Comment on Why is land/sky so cleanly split between mammals/birds?
InvalidName2@lemmy.zip 1 day ago
The single, simple answer is the one that you don’t want to hear: There is no clean split. Bats are a large and diverse group of flying mammals just like birds are a large and diverse group of flying dinosaurs.
The simplest answer I can come up with (because it’s actually a very complicated and convoluted topic that I wouldn’t truly do just anyway) is: Most birds can fly because they are an offshoot of one group of dinosaurs (avian dinosaurs) that survived the last great extinction when their non-flying non-avian dinosaur relatives did not. Basically the ones that couldn’t fly mostly went extinct. And mammals mostly don’t fly, which is possibly because several groups of vertebrates beat them to it and essentially filled all the niches that would have been available to flying animals, kind of blocking that path for them.

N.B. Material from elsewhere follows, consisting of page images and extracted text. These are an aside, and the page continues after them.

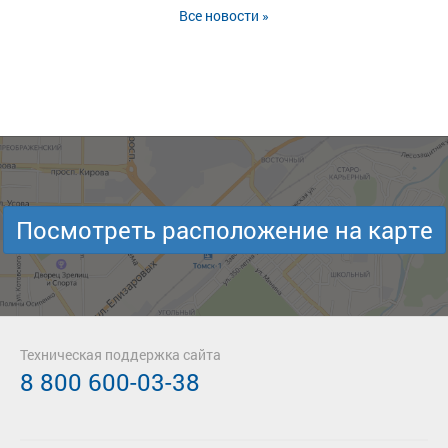
Все новости »
Посмотреть расположение на карте
Техническая поддержка сайта
8 800 600-03-38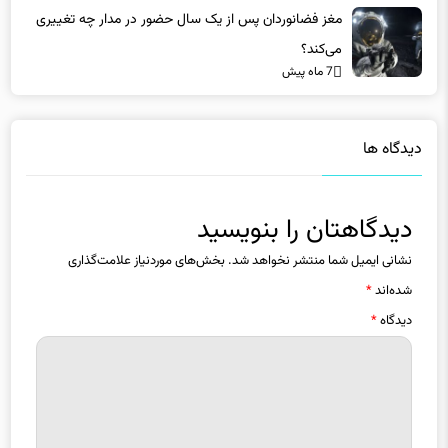
مغز فضانوردان پس از یک سال حضور در مدار چه تغییری
می‌کند؟
7 ماه پیش
دیدگاه ها
دیدگاهتان را بنویسید
نشانی ایمیل شما منتشر نخواهد شد.
بخش‌های موردنیاز علامت‌گذاری
شده‌اند
*
دیدگاه
*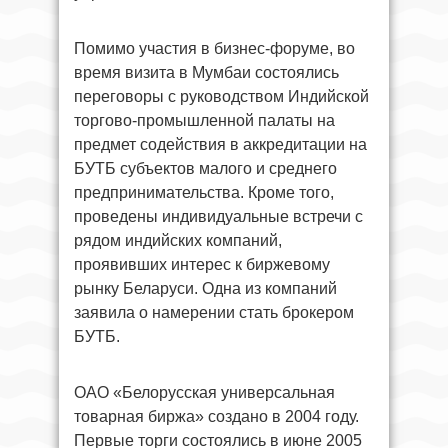
Помимо участия в бизнес-форуме, во
время визита в Мумбаи состоялись
переговоры с руководством Индийской
торгово-промышленной палаты на
предмет содействия в аккредитации на
БУТБ субъектов малого и среднего
предпринимательства. Кроме того,
проведены индивидуальные встречи с
рядом индийских компаний,
проявивших интерес к биржевому
рынку Беларуси. Одна из компаний
заявила о намерении стать брокером
БУТБ.
ОАО «Белорусская универсальная
товарная биржа» создано в 2004 году.
Первые торги состоялись в июне 2005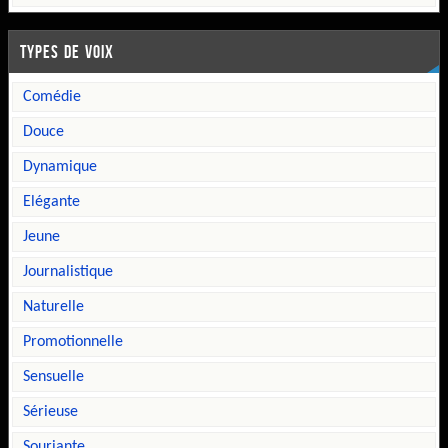
TYPES DE VOIX
comédie
douce
dynamique
elégante
jeune
journalistique
naturelle
promotionnelle
sensuelle
sérieuse
souriante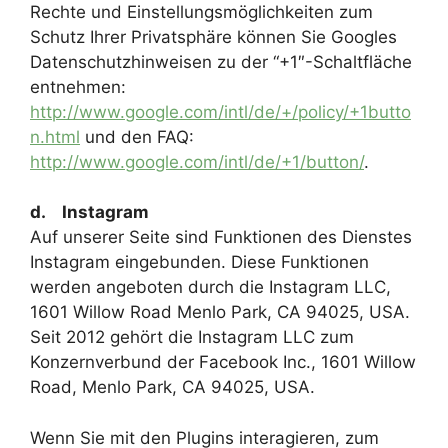
Rechte und Einstellungsmöglichkeiten zum
Schutz Ihrer Privatsphäre können Sie Googles
Datenschutzhinweisen zu der “+1″-Schaltfläche
entnehmen:
http://www.google.com/intl/de/+/policy/+1butto
n.html
und den FAQ:
http://www.google.com/intl/de/+1/button/
.
d. Instagram
Auf unserer Seite sind Funktionen des Dienstes
Instagram eingebunden. Diese Funktionen
werden angeboten durch die Instagram LLC,
1601 Willow Road Menlo Park, CA 94025, USA.
Seit 2012 gehört die Instagram LLC zum
Konzernverbund der Facebook Inc., 1601 Willow
Road, Menlo Park, CA 94025, USA.
Wenn Sie mit den Plugins interagieren, zum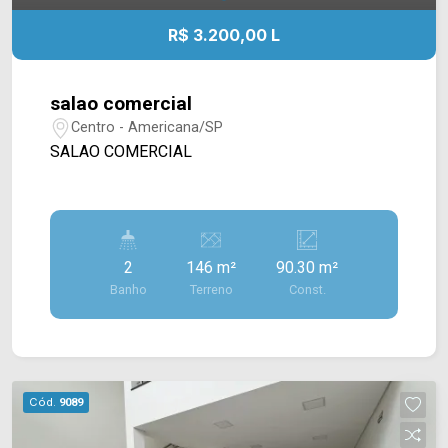
R$ 3.200,00 L
salao comercial
Centro - Americana/SP
SALAO COMERCIAL
2
146 m²
90.30 m²
Banho
Terreno
Const.
Cód.
9089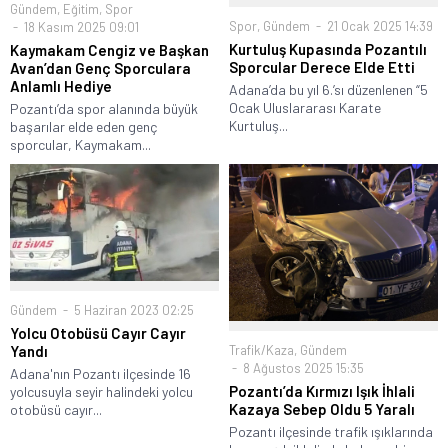
Gündem
,
Eğitim
,
Spor
Spor
,
Gündem
21 Ocak 2025 14:39
18 Kasım 2025 09:01
Kurtuluş Kupasında Pozantılı
Kaymakam Cengiz ve Başkan
Sporcular Derece Elde Etti
Avan’dan Genç Sporculara
Anlamlı Hediye
Adana’da bu yıl 6.’sı düzenlenen “5
Ocak Uluslararası Karate
Pozantı’da spor alanında büyük
Kurtuluş...
başarılar elde eden genç
sporcular, Kaymakam...
Gündem
5 Haziran 2023 02:25
Yolcu Otobüsü Cayır Cayır
Trafik/Kaza
,
Gündem
Yandı
8 Ağustos 2025 15:35
Adana'nın Pozantı ilçesinde 16
Pozantı’da Kırmızı Işık İhlali
yolcusuyla seyir halindeki yolcu
Kazaya Sebep Oldu 5 Yaralı
otobüsü cayır...
Pozantı ilçesinde trafik ışıklarında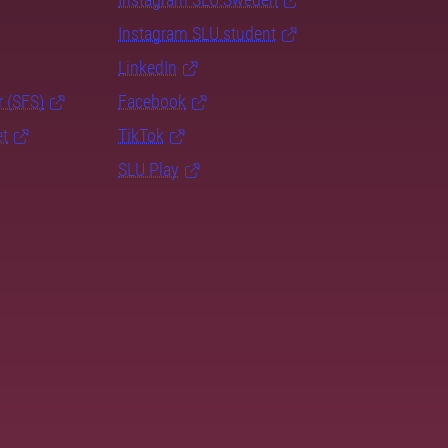
Instagram SLU.student
LinkedIn
r (SFS)
Facebook
et
TikTok
SLU Play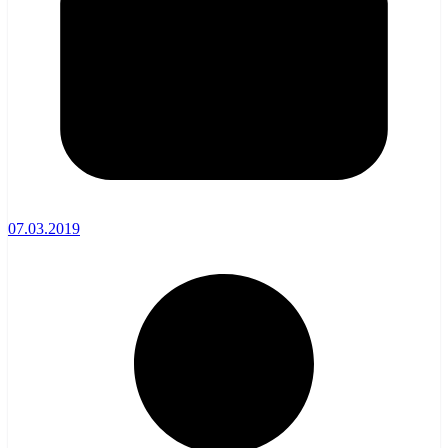
07.03.2019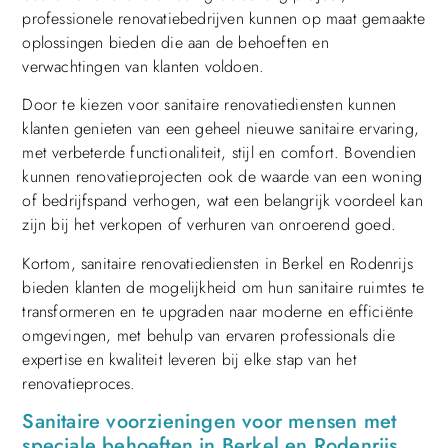
professionele renovatiebedrijven kunnen op maat gemaakte
oplossingen bieden die aan de behoeften en
verwachtingen van klanten voldoen.
Door te kiezen voor sanitaire renovatiediensten kunnen
klanten genieten van een geheel nieuwe sanitaire ervaring,
met verbeterde functionaliteit, stijl en comfort. Bovendien
kunnen renovatieprojecten ook de waarde van een woning
of bedrijfspand verhogen, wat een belangrijk voordeel kan
zijn bij het verkopen of verhuren van onroerend goed.
Kortom, sanitaire renovatiediensten in Berkel en Rodenrijs
bieden klanten de mogelijkheid om hun sanitaire ruimtes te
transformeren en te upgraden naar moderne en efficiënte
omgevingen, met behulp van ervaren professionals die
expertise en kwaliteit leveren bij elke stap van het
renovatieproces.
Sanitaire voorzieningen voor mensen met
speciale behoeften in Berkel en Rodenrijs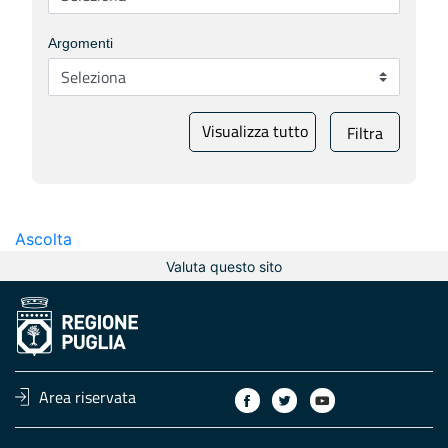
Argomenti
Visualizza tutto
Filtra
Ascolta
Valuta questo sito
Area riservata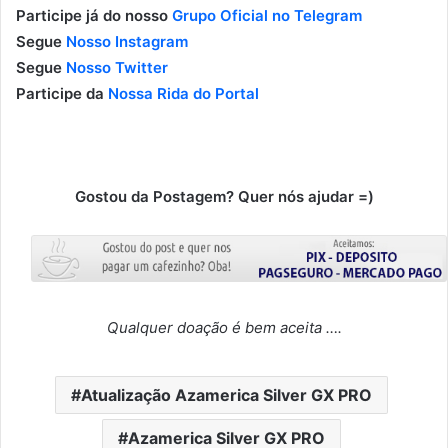
Participe já do nosso
Grupo Oficial no Telegram
Segue
Nosso Instagram
Segue
Nosso Twitter
Participe da
Nossa Rida do Portal
Gostou da Postagem? Quer nós ajudar =)
Qualquer doação é bem aceita ….
Atualização Azamerica Silver GX PRO
Azamerica Silver GX PRO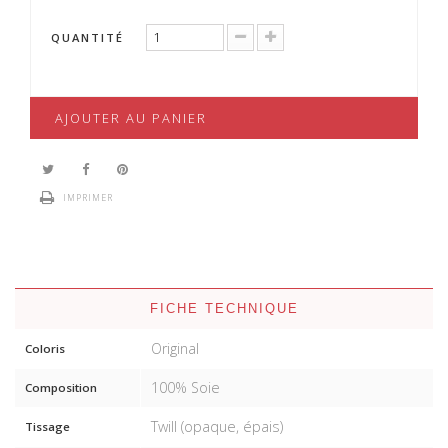
QUANTITÉ
AJOUTER AU PANIER
IMPRIMER
FICHE TECHNIQUE
Original
Coloris
100% Soie
Composition
Twill (opaque, épais)
Tissage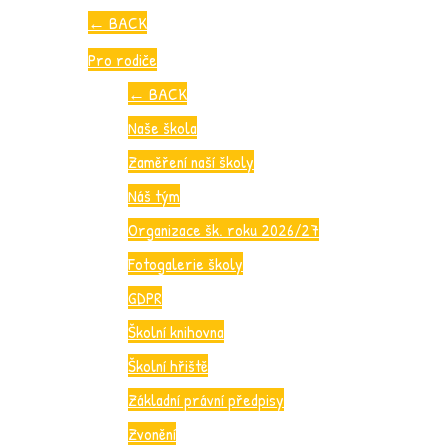
←
BACK
Pro rodiče
←
BACK
Naše škola
Zaměření naší školy
Náš tým
Organizace šk. roku 2026/27
Fotogalerie školy
GDPR
Školní knihovna
Školní hřiště
Základní právní předpisy
Zvonění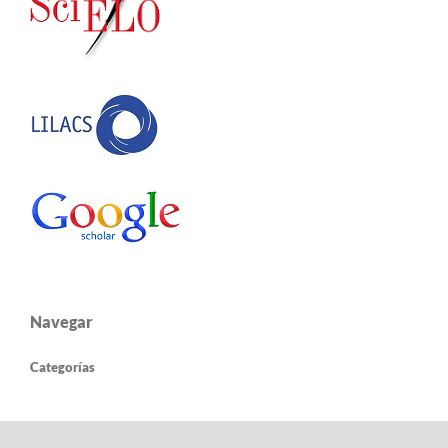
Navegar
Categorías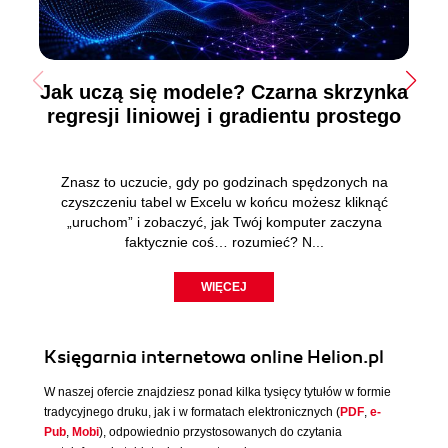
Jak uczą się modele? Czarna skrzynka
regresji liniowej i gradientu prostego
Znasz to uczucie, gdy po godzinach spędzonych na
czyszczeniu tabel w Excelu w końcu możesz kliknąć
„uruchom” i zobaczyć, jak Twój komputer zaczyna
faktycznie coś… rozumieć? N...
WIĘCEJ
Księgarnia internetowa online Helion.pl
W naszej ofercie znajdziesz ponad kilka tysięcy tytułów w formie
tradycyjnego druku, jak i w formatach elektronicznych (
PDF
,
e-
Pub
,
Mobi
), odpowiednio przystosowanych do czytania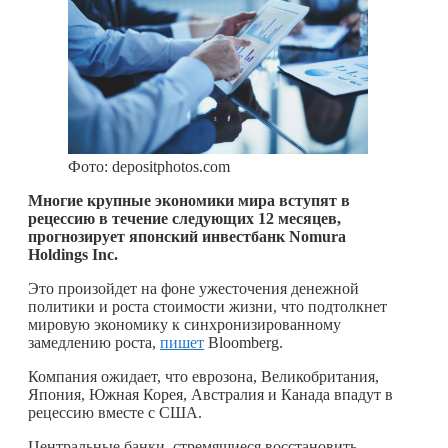
Фото: depositphotos.com
Многие крупные экономики мира вступят в
рецессию в течение следующих 12 месяцев,
прогнозирует японский инвестбанк Nomura
Holdings Inc.
Это произойдет на фоне ужесточения денежной
политики и роста стоимости жизни, что подтолкнет
мировую экономику к синхронизированному
замедлению роста,
пишет
Bloomberg.
Компания ожидает, что еврозона, Великобритания,
Япония, Южная Корея, Австралия и Канада впадут в
рецессию вместе с США.
Центральные банки, стремящиеся восстановить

Obviously that’s nowhere near the full story. There are lots of other factors at play, like some of the peculiarities of mammalian and dinosaur physiology that made one group better suited to flight than the other, ramifications of the great extinction that killed non-avian dinosaurs as well as most large animals in general and whole swaths of other species, and so on.
CmdrShepard49@sh.itjust.works 1 day ago
Is this accurate? I was always under the impression that birds evolved from “land dinosaurs”.
Makhno@lemmy.world 1 day ago
Well, yes, where else would the flying dinosaurs come from?
CmdrShepard49@sh.itjust.works 1 day ago
That it was more of a direct path from say raptors to chickens, but I mentioned in another reply that I had forgotten about all the different dinosaur eras and the hundreds of millions of years between them all.
Zagorath@aussie.zone 1 day ago
The first flying dinosaur evolved from a non-flying dinosaur. The word for a “flying dinosaur” is “bird”. (Sort of. Bird isn’t a scientific term, arguably crown-group birds don’t include the first flying dinosaurs. But in that case the first bird evolved from a flying dinosaur which evolved from non-flying dinosaurs, so it still works.)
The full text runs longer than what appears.